§ **WHAT THIS TASK INVOLVES**: Each line of the listing that contains "Suivez" should be found and copied.

§ **DATA SHOWN**:

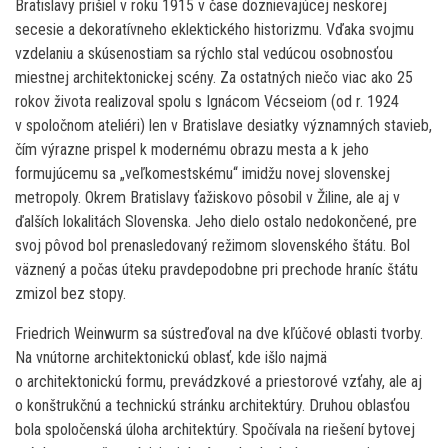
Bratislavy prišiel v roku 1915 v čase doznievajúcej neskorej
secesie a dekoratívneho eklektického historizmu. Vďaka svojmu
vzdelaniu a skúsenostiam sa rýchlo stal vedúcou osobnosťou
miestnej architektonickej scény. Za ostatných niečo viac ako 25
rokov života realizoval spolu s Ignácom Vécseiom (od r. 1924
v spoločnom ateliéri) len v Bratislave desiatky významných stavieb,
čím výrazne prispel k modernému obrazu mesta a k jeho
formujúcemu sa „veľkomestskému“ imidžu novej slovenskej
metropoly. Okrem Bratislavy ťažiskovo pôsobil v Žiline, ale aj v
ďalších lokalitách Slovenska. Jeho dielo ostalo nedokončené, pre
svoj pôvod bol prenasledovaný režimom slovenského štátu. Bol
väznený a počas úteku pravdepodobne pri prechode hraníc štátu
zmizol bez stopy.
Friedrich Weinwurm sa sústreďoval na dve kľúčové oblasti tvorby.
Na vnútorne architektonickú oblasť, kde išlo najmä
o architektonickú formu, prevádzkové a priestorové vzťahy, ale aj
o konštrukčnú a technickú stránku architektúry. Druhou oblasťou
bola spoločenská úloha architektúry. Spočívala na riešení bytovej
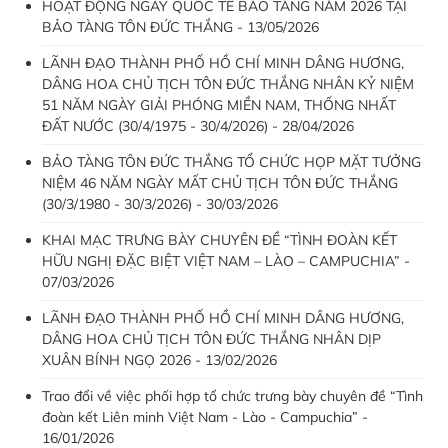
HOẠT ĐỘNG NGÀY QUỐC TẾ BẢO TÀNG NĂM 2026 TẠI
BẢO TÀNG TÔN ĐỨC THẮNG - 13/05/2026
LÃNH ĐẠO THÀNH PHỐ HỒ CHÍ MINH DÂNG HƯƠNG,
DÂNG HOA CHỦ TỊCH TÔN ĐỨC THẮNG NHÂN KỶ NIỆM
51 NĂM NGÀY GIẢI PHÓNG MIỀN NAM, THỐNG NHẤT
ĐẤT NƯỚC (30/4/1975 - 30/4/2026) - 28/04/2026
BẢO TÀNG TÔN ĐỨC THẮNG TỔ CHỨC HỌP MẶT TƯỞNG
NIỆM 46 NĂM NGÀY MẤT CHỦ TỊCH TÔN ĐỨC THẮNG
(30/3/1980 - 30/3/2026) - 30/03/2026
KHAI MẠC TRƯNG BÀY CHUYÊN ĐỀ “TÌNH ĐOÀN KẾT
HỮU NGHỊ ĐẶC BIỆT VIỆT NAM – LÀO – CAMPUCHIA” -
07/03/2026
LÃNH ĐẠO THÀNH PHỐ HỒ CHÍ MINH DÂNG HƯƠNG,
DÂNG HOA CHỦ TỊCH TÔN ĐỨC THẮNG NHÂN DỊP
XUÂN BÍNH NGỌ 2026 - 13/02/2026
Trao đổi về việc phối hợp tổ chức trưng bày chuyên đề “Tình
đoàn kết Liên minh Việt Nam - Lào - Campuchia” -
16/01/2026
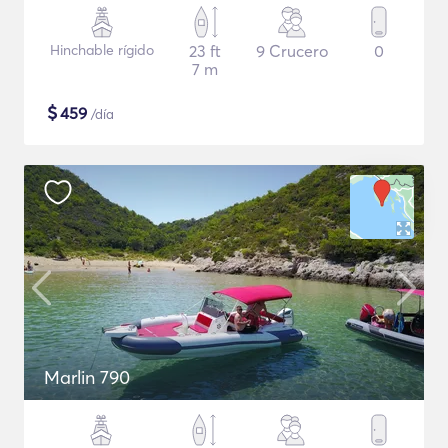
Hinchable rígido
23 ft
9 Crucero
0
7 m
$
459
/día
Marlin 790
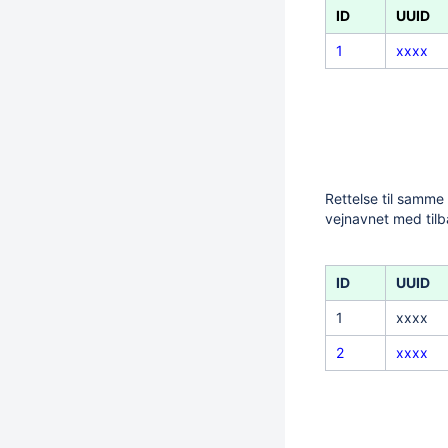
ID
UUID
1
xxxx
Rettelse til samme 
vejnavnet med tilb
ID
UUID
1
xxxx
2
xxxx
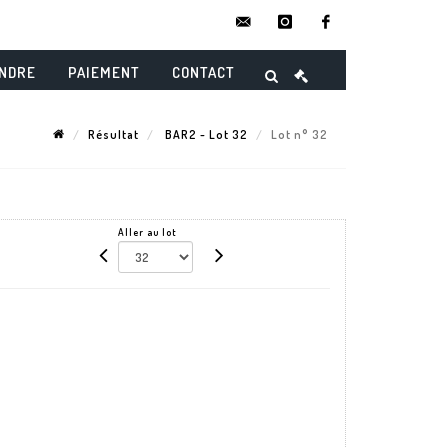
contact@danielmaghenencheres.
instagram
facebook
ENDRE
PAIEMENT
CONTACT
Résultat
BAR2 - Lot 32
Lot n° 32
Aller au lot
==
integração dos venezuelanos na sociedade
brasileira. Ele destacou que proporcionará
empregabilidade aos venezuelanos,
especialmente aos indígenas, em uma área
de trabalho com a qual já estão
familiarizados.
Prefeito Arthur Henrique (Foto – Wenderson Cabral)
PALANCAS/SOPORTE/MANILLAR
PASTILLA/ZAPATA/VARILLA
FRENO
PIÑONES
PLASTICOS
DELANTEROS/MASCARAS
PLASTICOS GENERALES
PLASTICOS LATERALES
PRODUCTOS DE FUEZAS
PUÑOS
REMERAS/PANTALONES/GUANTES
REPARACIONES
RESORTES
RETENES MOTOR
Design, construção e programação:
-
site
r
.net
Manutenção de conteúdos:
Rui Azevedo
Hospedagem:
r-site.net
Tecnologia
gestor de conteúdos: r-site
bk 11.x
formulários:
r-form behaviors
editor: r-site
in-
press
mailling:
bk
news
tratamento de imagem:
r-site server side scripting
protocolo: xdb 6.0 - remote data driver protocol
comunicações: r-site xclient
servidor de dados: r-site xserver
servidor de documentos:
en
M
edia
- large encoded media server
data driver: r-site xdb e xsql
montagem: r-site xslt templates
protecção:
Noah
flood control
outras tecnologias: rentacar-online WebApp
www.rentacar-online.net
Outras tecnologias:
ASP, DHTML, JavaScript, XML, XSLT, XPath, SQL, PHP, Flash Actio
...
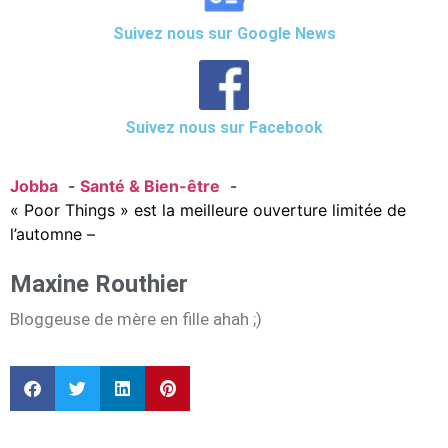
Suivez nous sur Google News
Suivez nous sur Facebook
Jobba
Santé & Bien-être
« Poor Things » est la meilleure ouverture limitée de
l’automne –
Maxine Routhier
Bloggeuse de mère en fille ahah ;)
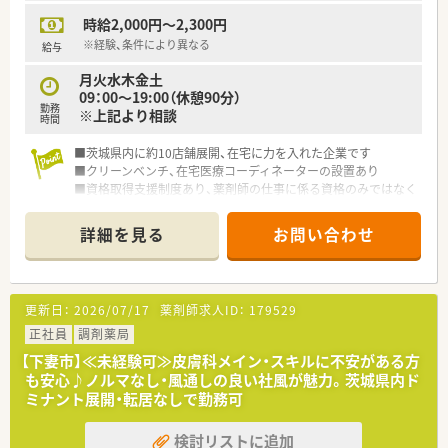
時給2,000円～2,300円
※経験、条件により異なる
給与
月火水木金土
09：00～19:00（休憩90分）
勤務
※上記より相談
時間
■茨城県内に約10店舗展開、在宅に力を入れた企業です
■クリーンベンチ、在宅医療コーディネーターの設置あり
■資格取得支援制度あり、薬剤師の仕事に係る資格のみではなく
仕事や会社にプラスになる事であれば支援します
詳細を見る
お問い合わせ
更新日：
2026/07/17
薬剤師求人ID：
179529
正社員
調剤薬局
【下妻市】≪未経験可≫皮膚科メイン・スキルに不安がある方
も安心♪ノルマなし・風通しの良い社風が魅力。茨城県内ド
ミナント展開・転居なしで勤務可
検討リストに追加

§ **EXERCISE OUTPUT**:
Suivez nous sur Google News
Suivez nous sur Facebook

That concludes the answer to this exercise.